Project Scripts

Overview

Many more complex projects have additional processing that needs to take place periodically (e.g. data import and preparation) or even before/after each render. Project scripts are a way to incorporate this processing into your workflow.

Periodic Scripts

You can use the quarto run command to run a TypeScript, R, Python, or Lua script. For example:

Terminal
quarto run import.py

Available script interpreters for quarto run include:

Language Interpreter
TypeScript Deno (embedded in Quarto)
Python Python from PATH (or launcher on Windows)
R Rscript from PATH
Lua Lua 5.3 (embedded in Pandoc)

Using TypeScript or Lua enables you to create scripts with no additional installation requirements. On the other hand, if your project is already using Python or R then scripts in those languages might be more convenient.

If you are using TypeScript, please be sure to consult the section below on Deno Scripts for additonal details on the Deno standard library and importing external scripts.

Pre and Post Render

You can arrange for one or more scripts to execute before and/or after each render using the pre-render and post-render project options. For example:

project:
  type: website
  pre-render: prepare.py
  post-render: 
    - compress.ts
    - fix-links.py

Note that pre-render and post-render also support arbitrary shell commands. So you could for example use make to do data preparation this way:

project:
  type: website
  pre-render: make prepare

Pre and post render scripts are run with the main project directory.

The following environment variables are passed to pre and post-render scripts (note that all paths are relative to the main project directory):

Variable Description
QUARTO_PROJECT_RENDER_ALL Set to β€œ1” if this is a render of all files in the project (as opposed to an incremental render or a render for preview). This unset if Quarto is not rendering all files.
QUARTO_PROJECT_OUTPUT_DIR Output directory
QUARTO_PROJECT_INPUT_FILES Newline separated list of all input files being rendered (passed only to pre-render)
QUARTO_PROJECT_OUTPUT_FILES Newline separated list of all output files rendered (passed only to post-render).

If you have a pre-render step that is expensive, you may want only run it when the entire project is being rendered. Here’s how you would do this in the various supported script languages:

if (!Deno.env.get("QUARTO_PROJECT_RENDER_ALL")) {
  Deno.exit();
}
import os
if not os.getenv("QUARTO_PROJECT_RENDER_ALL"):
  exit()
if (!nzchar(Sys.getenv("QUARTO_PROJECT_RENDER_ALL"))) {
  quit()
}
if not os.getenv("QUARTO_PROJECT_RENDER_ALL") then
  os.exit();
end

Deno Scripts

If you want to create project scripts with TypeScript, quarto run enables you to use the Deno TypeScript interpreter bundled with Quarto. This interpreter also includes the complete Deno standard library. For example, to use the Deno YAML parser you would do this:

import { parse } from "https://deno.land/std/yaml/mod.ts";

const config = parse(Deno.readTextFileSync("_quarto.yml"));

The reference to the Deno encoding library above uses a URL: it’s important to note that in spite of this the library is not downloaded from a remote server (in fact, importing from remote servers is disabled entirely in the Quarto Deno interpreter).
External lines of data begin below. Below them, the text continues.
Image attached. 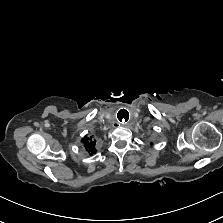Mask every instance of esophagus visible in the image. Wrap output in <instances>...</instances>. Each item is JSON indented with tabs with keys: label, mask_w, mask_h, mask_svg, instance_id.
<instances>
[{
	"label": "esophagus",
	"mask_w": 223,
	"mask_h": 223,
	"mask_svg": "<svg viewBox=\"0 0 223 223\" xmlns=\"http://www.w3.org/2000/svg\"><path fill=\"white\" fill-rule=\"evenodd\" d=\"M116 118H117L119 124H121L123 126L130 124V122L132 120V117H131L129 111H127L125 109L118 111Z\"/></svg>",
	"instance_id": "esophagus-1"
}]
</instances>
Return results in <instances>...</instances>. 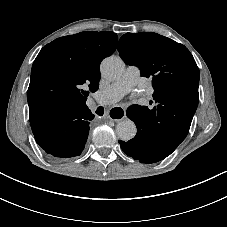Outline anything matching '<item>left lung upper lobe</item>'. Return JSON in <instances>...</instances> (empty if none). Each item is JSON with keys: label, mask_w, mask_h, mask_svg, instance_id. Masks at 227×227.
Wrapping results in <instances>:
<instances>
[{"label": "left lung upper lobe", "mask_w": 227, "mask_h": 227, "mask_svg": "<svg viewBox=\"0 0 227 227\" xmlns=\"http://www.w3.org/2000/svg\"><path fill=\"white\" fill-rule=\"evenodd\" d=\"M118 51L126 64L139 67L141 76L152 78L156 103L197 108L200 72L184 45L153 32L126 33Z\"/></svg>", "instance_id": "5c2ea615"}]
</instances>
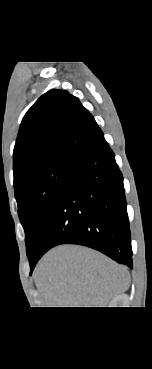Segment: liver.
Wrapping results in <instances>:
<instances>
[{"label": "liver", "mask_w": 152, "mask_h": 369, "mask_svg": "<svg viewBox=\"0 0 152 369\" xmlns=\"http://www.w3.org/2000/svg\"><path fill=\"white\" fill-rule=\"evenodd\" d=\"M34 278L49 307H103L130 286L125 266L76 245L50 250L38 263Z\"/></svg>", "instance_id": "liver-1"}]
</instances>
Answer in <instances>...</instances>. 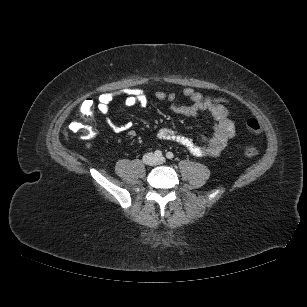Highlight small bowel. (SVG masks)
Instances as JSON below:
<instances>
[{"mask_svg": "<svg viewBox=\"0 0 307 307\" xmlns=\"http://www.w3.org/2000/svg\"><path fill=\"white\" fill-rule=\"evenodd\" d=\"M183 95L191 101V104H180L176 101V94L172 91L158 90L155 97L159 101L170 104V109L179 115L194 116L199 112H206L214 122V132L211 137H202L194 140L191 137L182 135L169 127H162L157 131V137L161 140L175 142L186 148L196 157H216L218 156L228 141L235 135V124L230 118L228 108L223 104L213 103L210 99L205 98L200 92L192 88H186ZM114 99L113 93H103L98 97L97 109L105 116L107 125L115 132L130 131L131 126L116 125L109 117L110 104ZM126 107L149 105V98L141 89H133L127 93L124 100Z\"/></svg>", "mask_w": 307, "mask_h": 307, "instance_id": "obj_1", "label": "small bowel"}]
</instances>
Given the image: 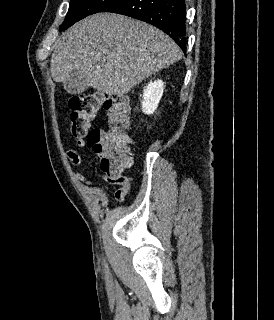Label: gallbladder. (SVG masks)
I'll list each match as a JSON object with an SVG mask.
<instances>
[{
	"instance_id": "gallbladder-1",
	"label": "gallbladder",
	"mask_w": 274,
	"mask_h": 320,
	"mask_svg": "<svg viewBox=\"0 0 274 320\" xmlns=\"http://www.w3.org/2000/svg\"><path fill=\"white\" fill-rule=\"evenodd\" d=\"M64 84L68 95H83L85 90H89L84 68H73L72 72H68V78L64 79Z\"/></svg>"
}]
</instances>
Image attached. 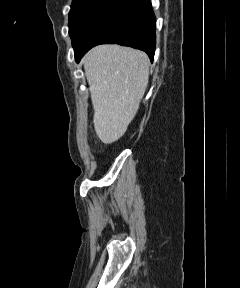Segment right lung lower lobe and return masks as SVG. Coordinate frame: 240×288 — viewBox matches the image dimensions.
I'll return each instance as SVG.
<instances>
[{"label": "right lung lower lobe", "instance_id": "right-lung-lower-lobe-1", "mask_svg": "<svg viewBox=\"0 0 240 288\" xmlns=\"http://www.w3.org/2000/svg\"><path fill=\"white\" fill-rule=\"evenodd\" d=\"M156 19L150 0H120L95 26L86 40L73 46L75 58L98 44H120L145 51L151 61L156 46Z\"/></svg>", "mask_w": 240, "mask_h": 288}]
</instances>
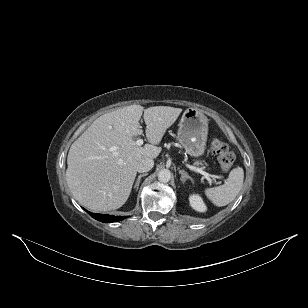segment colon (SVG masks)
<instances>
[{"label":"colon","mask_w":308,"mask_h":308,"mask_svg":"<svg viewBox=\"0 0 308 308\" xmlns=\"http://www.w3.org/2000/svg\"><path fill=\"white\" fill-rule=\"evenodd\" d=\"M210 151L217 157L219 168L222 172H227L231 169L234 163V154L223 140L213 138L210 142Z\"/></svg>","instance_id":"1"}]
</instances>
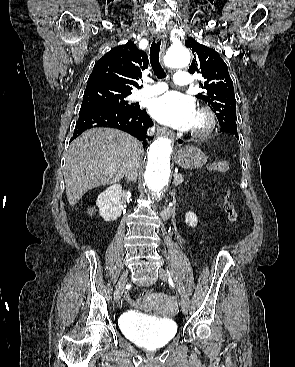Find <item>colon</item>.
Masks as SVG:
<instances>
[{"label": "colon", "instance_id": "obj_1", "mask_svg": "<svg viewBox=\"0 0 295 367\" xmlns=\"http://www.w3.org/2000/svg\"><path fill=\"white\" fill-rule=\"evenodd\" d=\"M209 171L216 174H224L228 170V162L226 160H218L209 165ZM223 209L231 222L237 221V212L234 203L231 201L230 194L227 192L223 198ZM142 297L146 298L151 295L150 291H144Z\"/></svg>", "mask_w": 295, "mask_h": 367}]
</instances>
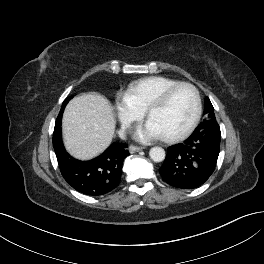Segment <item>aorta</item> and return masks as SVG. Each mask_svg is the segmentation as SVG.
<instances>
[{
    "label": "aorta",
    "mask_w": 264,
    "mask_h": 264,
    "mask_svg": "<svg viewBox=\"0 0 264 264\" xmlns=\"http://www.w3.org/2000/svg\"><path fill=\"white\" fill-rule=\"evenodd\" d=\"M149 156L154 162H162L165 159V150L162 147H153L149 151Z\"/></svg>",
    "instance_id": "1"
}]
</instances>
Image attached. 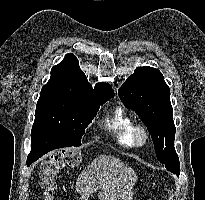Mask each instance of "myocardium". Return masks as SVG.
<instances>
[{
  "label": "myocardium",
  "mask_w": 205,
  "mask_h": 200,
  "mask_svg": "<svg viewBox=\"0 0 205 200\" xmlns=\"http://www.w3.org/2000/svg\"><path fill=\"white\" fill-rule=\"evenodd\" d=\"M132 143L136 147H143L149 141V132L142 124L134 125L131 131Z\"/></svg>",
  "instance_id": "1"
}]
</instances>
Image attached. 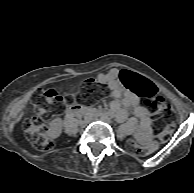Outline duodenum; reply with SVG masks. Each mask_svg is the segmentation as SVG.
<instances>
[{"label": "duodenum", "mask_w": 194, "mask_h": 193, "mask_svg": "<svg viewBox=\"0 0 194 193\" xmlns=\"http://www.w3.org/2000/svg\"><path fill=\"white\" fill-rule=\"evenodd\" d=\"M67 112L73 114V115H94L96 117H99L101 119H104L106 114L104 112L92 110L88 107L79 106V105H72L68 107Z\"/></svg>", "instance_id": "duodenum-1"}]
</instances>
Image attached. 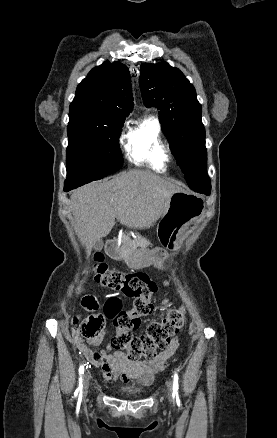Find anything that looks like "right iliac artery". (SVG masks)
<instances>
[{
	"mask_svg": "<svg viewBox=\"0 0 277 438\" xmlns=\"http://www.w3.org/2000/svg\"><path fill=\"white\" fill-rule=\"evenodd\" d=\"M83 373H84V366L83 365H81L80 367H79V386H78V388H77V390L75 391V395H78V393H79V399H81V397H82V387H83V385H82V375H83Z\"/></svg>",
	"mask_w": 277,
	"mask_h": 438,
	"instance_id": "82829eb1",
	"label": "right iliac artery"
}]
</instances>
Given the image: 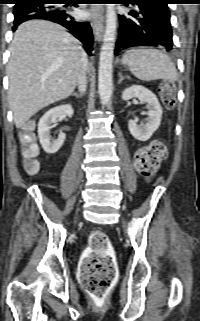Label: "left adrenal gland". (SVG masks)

Rather, the Deno standard library is shipped with Quarto, making standard library URLs available in an offline cache.

You may come across example code that embeds versions directly in Deno library imports. For example:

import { format } from "https://deno.land/std@0.119.0/datetime/mod.ts";

These version-bound imports will not work with Quarto (as its local standard library cache is populated with unversioned URLs). The correct form of the above import is thus:

import { format } from "https://deno.land/std/datetime/mod.ts";

You may also see examples of Deno code that imports 3rd party libraries directly from URLs. As noted above, this functionality is not available in Quarto Deno scripts. Rather, you should download any external libraries you wish to use, include them with your project source code, and import them using relative file paths.